## TASK TO COMPLETE
Below are records with pictures in them. Transcribe everything from the line containing "Leggi anche" down to the line containing "حساس حجم 150 میلی لیتر", exactly, and leave the pictures behind.

## DATA UNDER STUDY
::::::
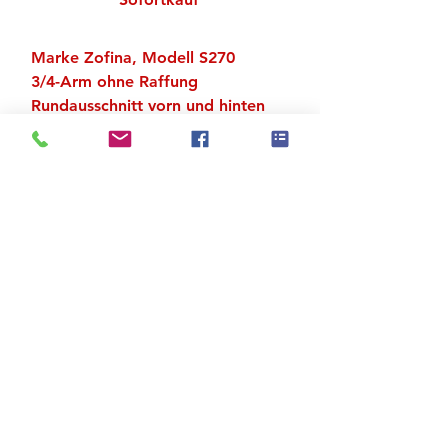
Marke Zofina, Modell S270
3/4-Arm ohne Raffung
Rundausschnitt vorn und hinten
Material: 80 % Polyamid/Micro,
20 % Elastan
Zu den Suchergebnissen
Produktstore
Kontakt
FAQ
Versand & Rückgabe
::::::
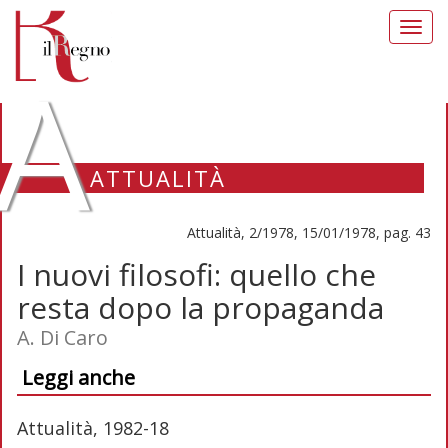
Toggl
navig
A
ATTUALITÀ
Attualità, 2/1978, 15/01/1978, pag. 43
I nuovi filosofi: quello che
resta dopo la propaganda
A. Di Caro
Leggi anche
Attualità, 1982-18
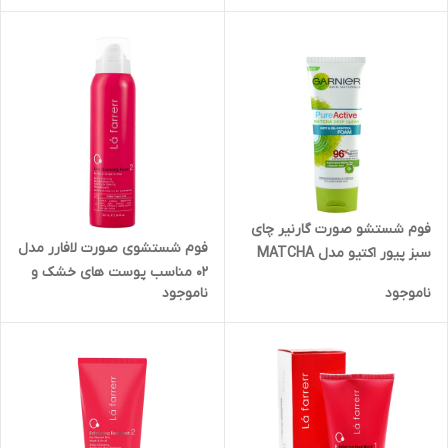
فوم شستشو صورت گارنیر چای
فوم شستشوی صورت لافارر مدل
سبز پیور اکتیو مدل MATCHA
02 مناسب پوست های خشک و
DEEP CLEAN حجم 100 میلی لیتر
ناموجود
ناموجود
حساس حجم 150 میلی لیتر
::::::
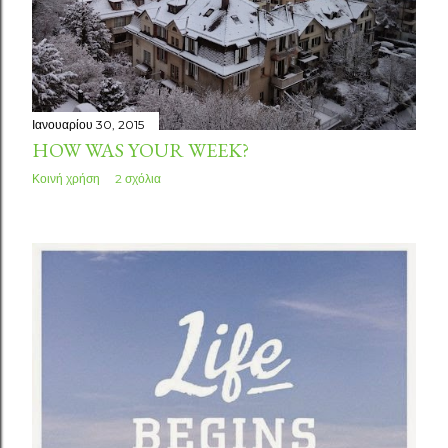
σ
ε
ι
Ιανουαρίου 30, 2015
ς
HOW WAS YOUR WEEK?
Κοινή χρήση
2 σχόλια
::::::
## ANSWER
Leggi anche
Attualità, 1982-18
فوم شستشو صورت گارنیر چای
فوم شستشوی صورت لافارر مدل
سبز پیور اکتیو مدل MATCHA
02 مناسب پوست های خشک و
DEEP CLEAN حجم 100 میلی لیتر
ناموجود
ناموجود
حساس حجم 150 میلی لیتر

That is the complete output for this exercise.